Records provided =>
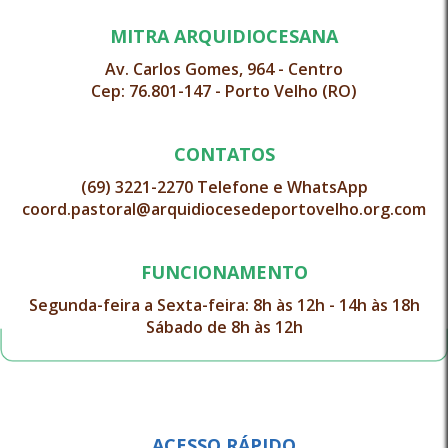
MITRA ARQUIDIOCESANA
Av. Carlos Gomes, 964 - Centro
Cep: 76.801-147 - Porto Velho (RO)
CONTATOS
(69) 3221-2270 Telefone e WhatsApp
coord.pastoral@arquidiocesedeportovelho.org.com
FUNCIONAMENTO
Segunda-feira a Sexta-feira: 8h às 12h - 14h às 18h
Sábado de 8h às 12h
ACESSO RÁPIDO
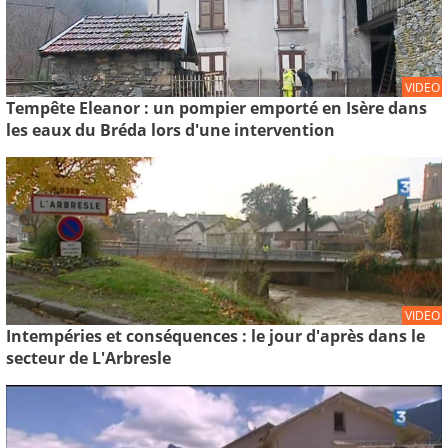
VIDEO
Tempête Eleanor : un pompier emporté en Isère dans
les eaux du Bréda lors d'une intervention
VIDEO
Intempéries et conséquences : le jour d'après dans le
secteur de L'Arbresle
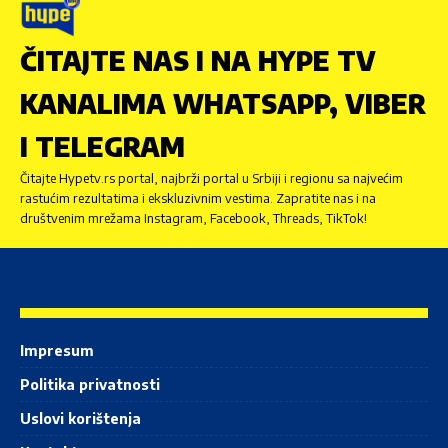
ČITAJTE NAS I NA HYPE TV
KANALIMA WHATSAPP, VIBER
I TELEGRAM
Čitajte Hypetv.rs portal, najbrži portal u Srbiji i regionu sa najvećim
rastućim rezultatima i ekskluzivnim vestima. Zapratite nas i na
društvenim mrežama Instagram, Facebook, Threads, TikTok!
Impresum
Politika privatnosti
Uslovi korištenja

---

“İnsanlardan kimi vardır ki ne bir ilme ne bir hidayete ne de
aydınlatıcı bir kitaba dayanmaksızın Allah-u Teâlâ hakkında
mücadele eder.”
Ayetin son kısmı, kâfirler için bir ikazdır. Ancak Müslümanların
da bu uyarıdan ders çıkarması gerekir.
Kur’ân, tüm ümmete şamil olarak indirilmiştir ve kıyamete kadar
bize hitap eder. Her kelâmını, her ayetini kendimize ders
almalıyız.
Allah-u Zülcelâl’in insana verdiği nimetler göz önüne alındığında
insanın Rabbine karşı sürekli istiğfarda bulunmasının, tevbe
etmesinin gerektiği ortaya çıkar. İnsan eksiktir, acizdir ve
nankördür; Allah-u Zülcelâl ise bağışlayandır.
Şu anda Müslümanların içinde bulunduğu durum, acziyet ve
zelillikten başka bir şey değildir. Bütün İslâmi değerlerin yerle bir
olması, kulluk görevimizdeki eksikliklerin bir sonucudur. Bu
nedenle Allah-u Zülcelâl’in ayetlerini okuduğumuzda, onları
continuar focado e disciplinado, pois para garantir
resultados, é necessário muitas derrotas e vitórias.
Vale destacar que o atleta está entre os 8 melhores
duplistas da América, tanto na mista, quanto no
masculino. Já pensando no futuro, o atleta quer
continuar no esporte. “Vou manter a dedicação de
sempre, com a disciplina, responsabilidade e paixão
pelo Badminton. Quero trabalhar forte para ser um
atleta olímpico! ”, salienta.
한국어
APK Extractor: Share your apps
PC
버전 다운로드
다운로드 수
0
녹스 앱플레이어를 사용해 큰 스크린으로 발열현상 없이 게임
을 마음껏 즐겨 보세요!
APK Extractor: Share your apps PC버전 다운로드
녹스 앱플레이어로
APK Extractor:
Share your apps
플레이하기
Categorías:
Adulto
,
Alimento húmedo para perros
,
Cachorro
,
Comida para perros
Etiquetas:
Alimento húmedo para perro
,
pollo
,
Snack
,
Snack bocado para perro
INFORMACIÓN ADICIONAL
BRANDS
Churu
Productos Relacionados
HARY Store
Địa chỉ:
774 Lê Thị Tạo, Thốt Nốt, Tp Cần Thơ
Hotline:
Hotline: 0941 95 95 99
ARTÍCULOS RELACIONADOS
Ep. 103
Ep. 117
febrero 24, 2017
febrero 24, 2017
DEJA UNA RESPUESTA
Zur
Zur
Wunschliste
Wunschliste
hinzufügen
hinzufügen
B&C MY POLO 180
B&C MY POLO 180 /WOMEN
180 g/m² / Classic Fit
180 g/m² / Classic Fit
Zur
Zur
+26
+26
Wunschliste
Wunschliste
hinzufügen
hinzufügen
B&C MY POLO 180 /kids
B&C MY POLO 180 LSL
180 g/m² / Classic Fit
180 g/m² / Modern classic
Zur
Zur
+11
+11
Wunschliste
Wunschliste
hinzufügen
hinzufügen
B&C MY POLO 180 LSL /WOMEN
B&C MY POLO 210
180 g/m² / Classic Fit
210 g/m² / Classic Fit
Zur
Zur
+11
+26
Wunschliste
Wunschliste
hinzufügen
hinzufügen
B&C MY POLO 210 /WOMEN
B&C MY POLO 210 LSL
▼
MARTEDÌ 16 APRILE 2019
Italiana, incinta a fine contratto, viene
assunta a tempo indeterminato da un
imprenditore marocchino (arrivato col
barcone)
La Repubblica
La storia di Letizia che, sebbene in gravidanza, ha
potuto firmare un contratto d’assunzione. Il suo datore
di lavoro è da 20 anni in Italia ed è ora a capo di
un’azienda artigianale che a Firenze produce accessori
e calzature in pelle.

---

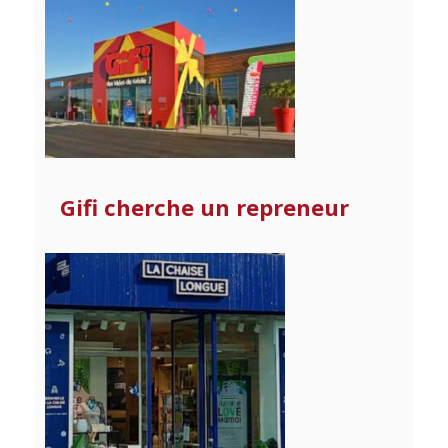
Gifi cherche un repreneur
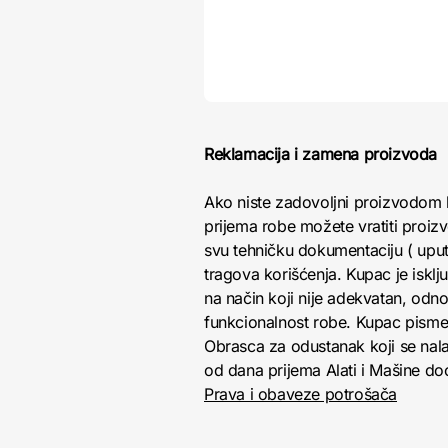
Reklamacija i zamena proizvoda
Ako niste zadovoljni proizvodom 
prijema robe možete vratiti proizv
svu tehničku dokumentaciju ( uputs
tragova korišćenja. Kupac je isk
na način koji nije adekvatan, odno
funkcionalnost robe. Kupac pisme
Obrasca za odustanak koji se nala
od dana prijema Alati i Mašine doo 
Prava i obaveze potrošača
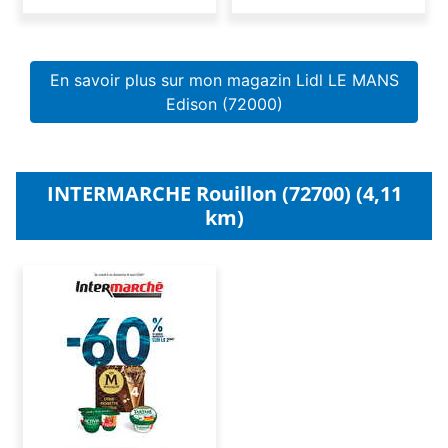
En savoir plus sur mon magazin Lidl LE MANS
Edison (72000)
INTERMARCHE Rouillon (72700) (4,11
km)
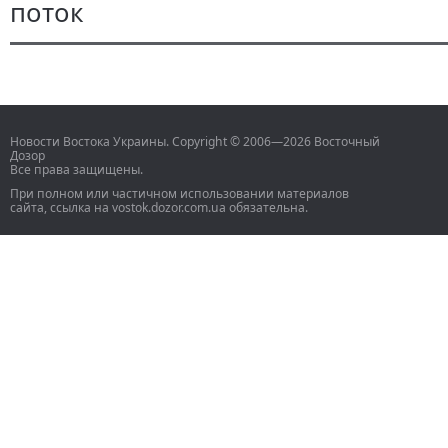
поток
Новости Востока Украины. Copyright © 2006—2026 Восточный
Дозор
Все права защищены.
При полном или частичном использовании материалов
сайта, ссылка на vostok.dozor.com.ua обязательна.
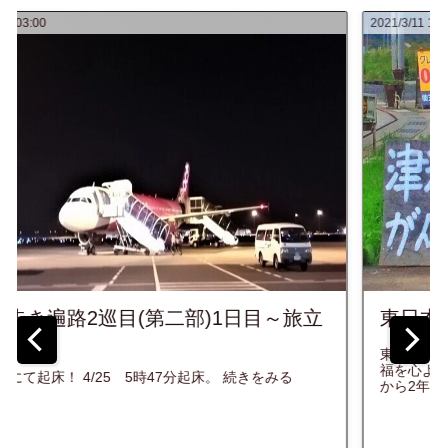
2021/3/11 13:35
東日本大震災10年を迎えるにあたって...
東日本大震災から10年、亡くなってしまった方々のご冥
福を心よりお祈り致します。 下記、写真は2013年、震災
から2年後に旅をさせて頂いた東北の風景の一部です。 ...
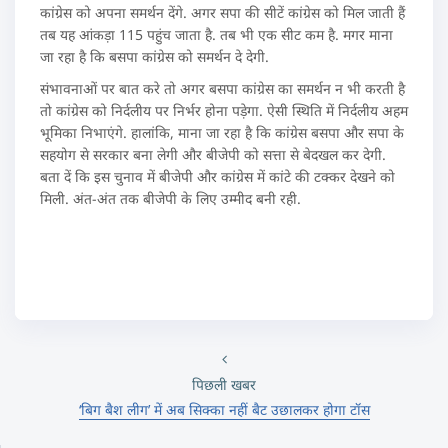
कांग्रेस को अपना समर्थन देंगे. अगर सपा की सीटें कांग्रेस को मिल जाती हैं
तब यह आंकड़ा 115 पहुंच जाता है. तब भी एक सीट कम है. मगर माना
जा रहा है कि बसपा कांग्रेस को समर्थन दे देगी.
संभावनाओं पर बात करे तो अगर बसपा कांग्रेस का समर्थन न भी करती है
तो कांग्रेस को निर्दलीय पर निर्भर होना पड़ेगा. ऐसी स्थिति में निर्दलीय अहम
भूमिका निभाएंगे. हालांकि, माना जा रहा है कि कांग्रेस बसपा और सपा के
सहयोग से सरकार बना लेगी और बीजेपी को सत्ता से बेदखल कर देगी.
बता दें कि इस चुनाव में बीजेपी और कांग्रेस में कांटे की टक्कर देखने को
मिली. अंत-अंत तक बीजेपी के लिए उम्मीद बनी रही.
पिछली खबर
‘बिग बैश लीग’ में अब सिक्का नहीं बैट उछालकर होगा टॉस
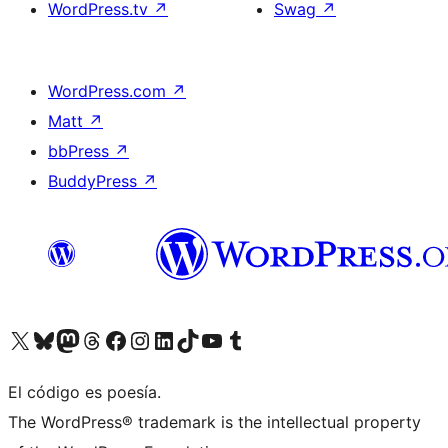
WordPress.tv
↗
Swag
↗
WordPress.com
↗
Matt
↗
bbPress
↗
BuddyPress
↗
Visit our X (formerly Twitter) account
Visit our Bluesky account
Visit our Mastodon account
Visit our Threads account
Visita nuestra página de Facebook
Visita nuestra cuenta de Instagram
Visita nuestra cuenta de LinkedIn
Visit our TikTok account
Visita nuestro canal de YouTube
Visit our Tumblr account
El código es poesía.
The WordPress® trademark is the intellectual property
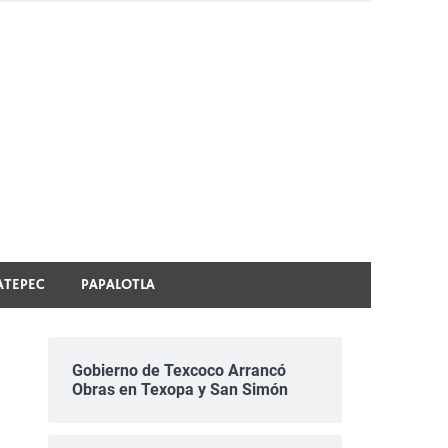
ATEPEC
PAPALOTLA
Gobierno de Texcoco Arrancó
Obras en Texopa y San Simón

Directions => Reproduce the data above exactly, but only from the line containing "MITRA ARQUIDIOCESANA" through the line containing "Uslovi korištenja". Omit all pictures.

Answer for the task =>
MITRA ARQUIDIOCESANA
Av. Carlos Gomes, 964 - Centro
Cep: 76.801-147 - Porto Velho (RO)
CONTATOS
(69) 3221-2270 Telefone e WhatsApp
coord.pastoral@arquidiocesedeportovelho.org.com
FUNCIONAMENTO
Segunda-feira a Sexta-feira: 8h às 12h - 14h às 18h
Sábado de 8h às 12h
ACESSO RÁPIDO
VIDEO
Tempête Eleanor : un pompier emporté en Isère dans
les eaux du Bréda lors d'une intervention
VIDEO
Intempéries et conséquences : le jour d'après dans le
secteur de L'Arbresle
ČITAJTE NAS I NA HYPE TV
KANALIMA WHATSAPP, VIBER
I TELEGRAM
Čitajte Hypetv.rs portal, najbrži portal u Srbiji i regionu sa najvećim
rastućim rezultatima i ekskluzivnim vestima. Zapratite nas i na
društvenim mrežama Instagram, Facebook, Threads, TikTok!
Impresum
Politika privatnosti
Uslovi korištenja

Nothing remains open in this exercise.